Slavoj Žižek is a well-known, contemporary, post-modern philosopher of the so-called "continental" school that I often like to read.  I have read (or attempted to read) several of his books, and find his thinking fascinating.  If I was a "practicing philosopher" – as opposed to a strictly recreational one – his is the sort of philosophy I'd be trying to practice.

So I was excited to find a two hour presentation of his on FORA.tv.  An amazingly smart fellow-foreigner-in-Yeonggwang, a Quebecker named Matty, pointed me at the website FORA.tv a week or so ago – there's a lot of interesting things there, and I can tell it will be a place I visit regularly. 

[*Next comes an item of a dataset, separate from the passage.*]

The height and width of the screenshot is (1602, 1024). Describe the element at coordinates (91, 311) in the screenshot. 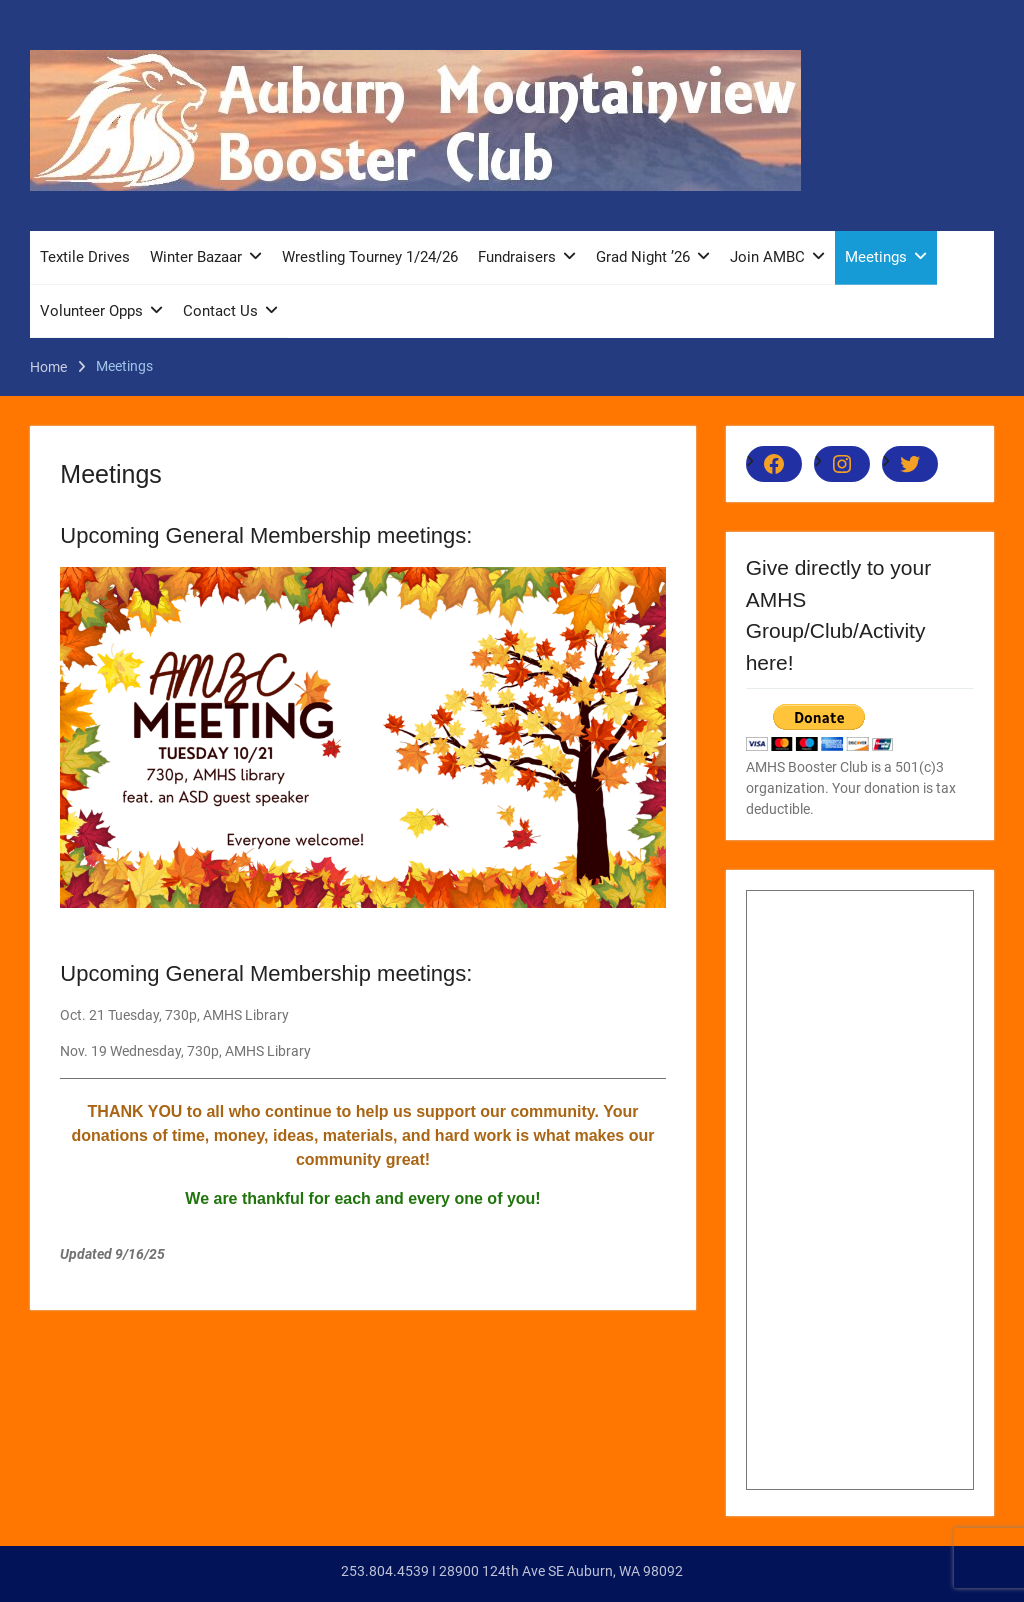

I see `Volunteer Opps` at that location.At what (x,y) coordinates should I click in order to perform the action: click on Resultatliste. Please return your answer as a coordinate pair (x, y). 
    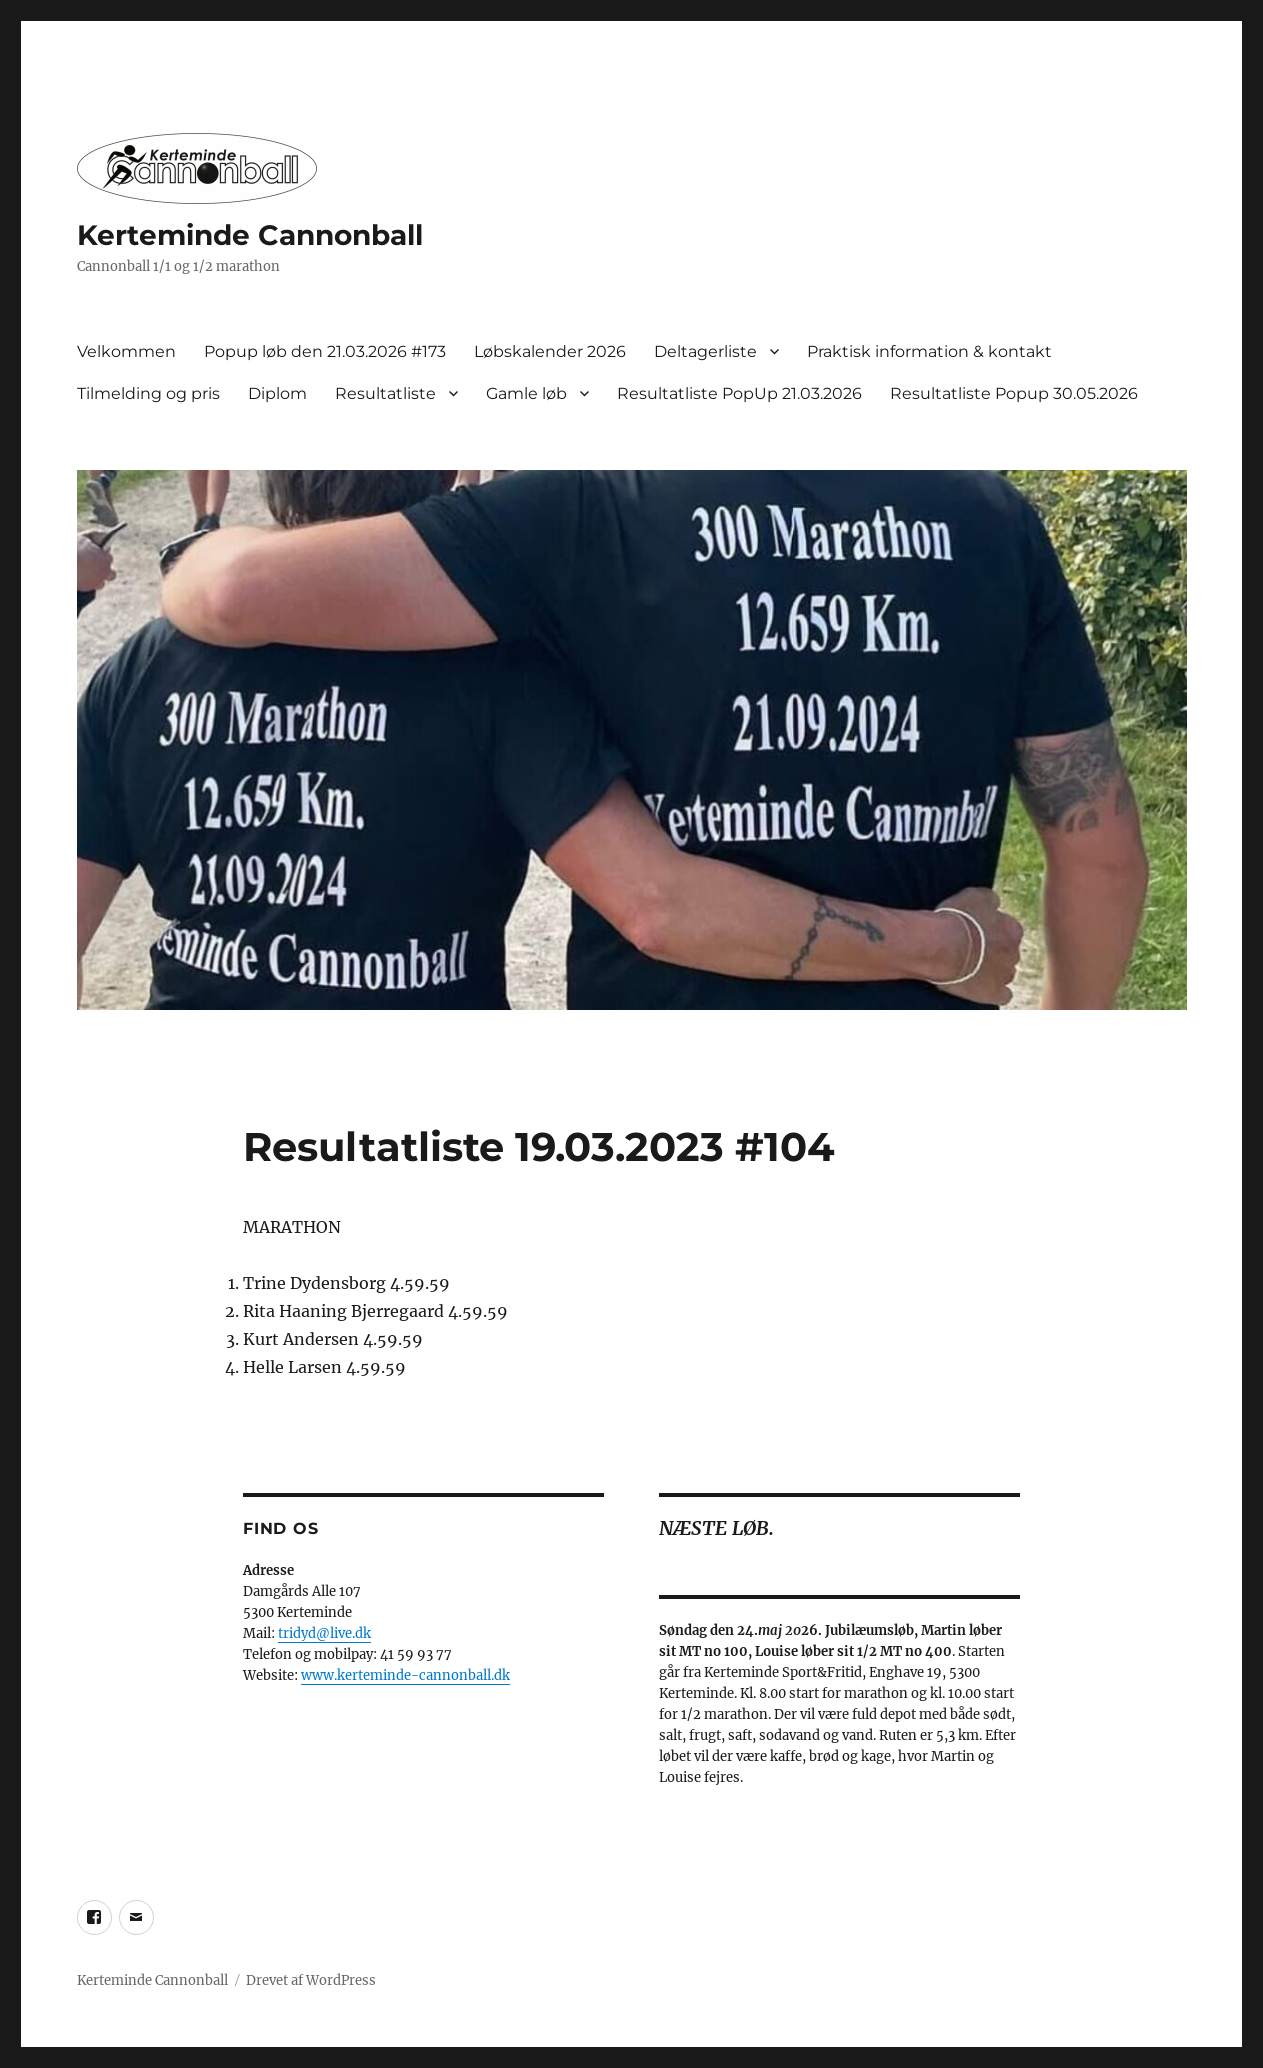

Unfortunately, as compelling as I find Žižek's thought in writing, his spoken English is quite difficult to understand.  It was like listening to someone you really want to understand in a language you don't know very well – in other words, exactly like every single day of my life, here in Korea.  I hope I can find the text of his presentation on "God becoming an atheist" and other Lacanian approaches to Christianity – which is, as best I can figure out, what he was talking about.

While at FORA.tv, I also found a much more enjoyable presentation by the linguist Daniel Everett, on the issue of disappearing languages and his seemingly somewhat Whorfian take on why they should be preserved.  I might disagree with that aspect, but I like that he's challenging Chomsky on such issues as the universality of syntactic recursion, and he's a compelling presenter.

I don't really trust my little apartment's thermostat, but it alleges that the temperature inside has dropped below 20 C, for the first time that I've noticed.  So far, I haven't turned on the ondol (floor heating) – it seems to be well-insulated and/or to benefit from the heat of the neighbors' apartments (unlike most Korean apartments that I've ever experienced or heard about).  I was watching the news last night in Korean, and they say (well, I think they say – there's always some room for misunderstanding) that snow and cold are coming.